Saturday, July 16, 1983

Pink and white


Robert drove over in the morning and then, while he, Andrew and Dad walked to Moxthorpe to watch a cricket match, I went into Easterby.

I didn’t have any enthusiasm for going into town, but I thought I’d hate myself even more if I didn’t make the effort, so at four I finally got up off my backside and got the bus. I went to a second-hand bookshop, took my trousers to a dry cleaners to be altered, and bought 2 books, a William Blake anthology and a critical book on the 'Romantic Imagination.'

Jeremy rang not long after I got back and asked if I wanted to go out for a drink. I met him and Lee at twenty to nine, forty minutes late (quite good for me), and we went straight to the Four Pigeons, mainly because we’d never been there before.

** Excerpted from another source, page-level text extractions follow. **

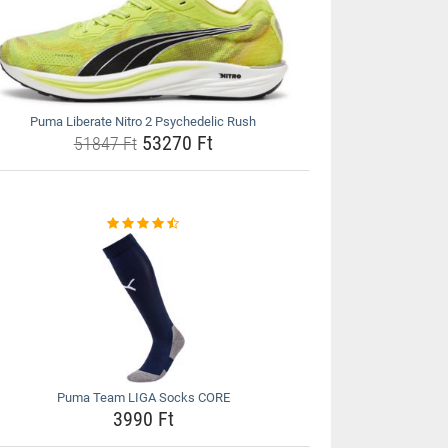
Puma Liberate Nitro 2 Psychedelic Rush
53270 Ft
51847 Ft
Puma Team LIGA Socks CORE
3990 Ft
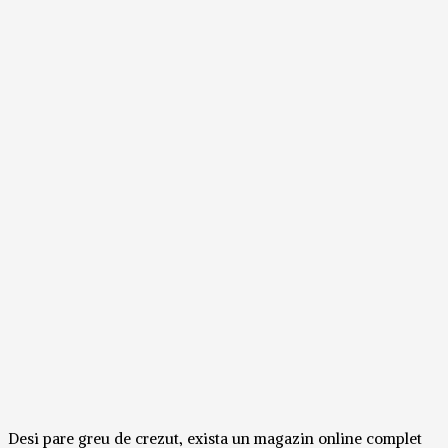
Desi pare greu de crezut, exista un magazin online complet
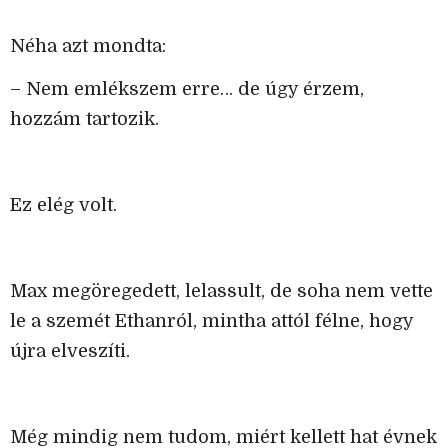
Néha azt mondta:
– Nem emlékszem erre… de úgy érzem,
hozzám tartozik.
Ez elég volt.
Max megöregedett, lelassult, de soha nem vette
le a szemét Ethanról, mintha attól félne, hogy
újra elveszíti.
Még mindig nem tudom, miért kellett hat évnek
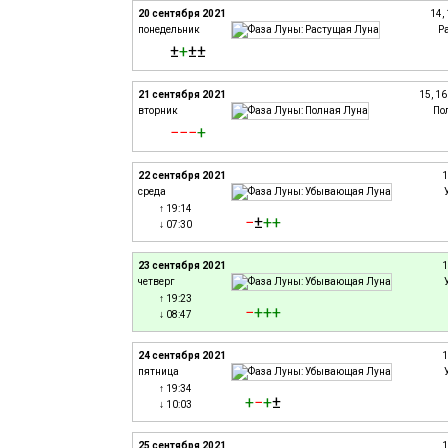
20 сентября 2021
14,
понедельник
Р
±
+
±±
21 сентября 2021
15, 1
вторник
По
−
−
−
+
22 сентября 2021
1
среда
↑ 19:14
−
±
+
+
↓ 07:30
23 сентября 2021
1
четверг
↑ 19:23
−
+
+
+
↓ 08:47
24 сентября 2021
1
пятница
↑ 19:34
+
−
+
±
↓ 10:03
25 сентября 2021
1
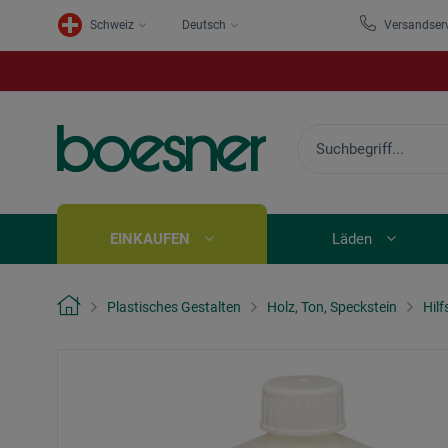
Schweiz
Deutsch
Versandser
EINKAUFEN
Läden
Plastisches Gestalten
Holz, Ton, Speckstein
Hilf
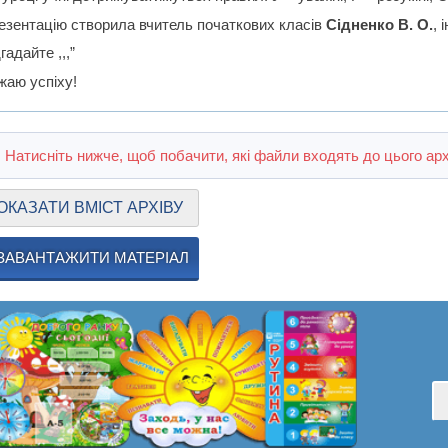
езентацію створила вчитель початкових класів
Сідненко В. О.
, 
гадайте ,,,”
жаю успіху!
Натисніть нижче, щоб побачити, які файли входять до цього арх
ОКАЗАТИ ВМІСТ АРХІВУ
ЗАВАНТАЖИТИ МАТЕРІАЛ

It stands painfully alone, surrounded by grey '60s concrete and glass. We sat out on the grass but retired inside when it got chilly. Lee was his usual distant self, maybe a bit more noticeably uneasy, but we talked and laughed until Jeremy told me that last year Lee read my diary and knows about my infatuation with Claire.

I shrank blushing—embarrassing! “I know, I’m a cunt,” said Lee, laughing cheerfully. They continued to tease me with booze-ridden affability (“she was yours to have” etc, - oh God, don’t say things like that!), but I was to have my revenge.


Because we'd had quite a bit to drink, things deteriorated accordingly. Jeremy threw my jacket onto the roof of a shop on the corner of Queensgate where it hung above our heads while we blundered hysterically around for twenty minutes, Jeremy swaying astride my shoulders before he fell face-down onto the pavement as Lee tried to climb up on top of him.

I eventually retrieved my jacket with a long stick we found on a nearby building site. For want of somewhere better to go, we descended on Jasper’s and sat downstairs in the “wine lounge,” the name they’ve given to what is nothing more than a huge meat-market. White and pink are evidently this year’s colours, and the now familiar legions of girls in said outfits sat in silence with crossed legs, waiting. . . .

Lee and Jeremy squeezed in alongside one such girl in white skirt, white jacket, with blonde blowsy hair, and while Lee struck up a conversation with her, Jeremy and I drifted around, to the bog, or back and forth to the bar. Before we knew it, Lee and the girl were snogging, burying themselves in the soft upholstery of their seat! With a disbelieving laugh Jeremy and I left him to it, marveling at the ease with which Nature has her way with even the most wayward of her sons, who was all scorn and condemnation one minute, all entwined arms the next.

We went and climbed up onto the roof of the row of shops on William Street opposite Jasper’s and cased them up then headed back to the club and interrupted Lee to tell him our taxi was due. He and the girl in white parted without a word.

We teased him mercilessly on the ride back and he took it all in stride, with eyes closed, a mischievous smile across his face. We got to Jeremy’s as it was approaching three.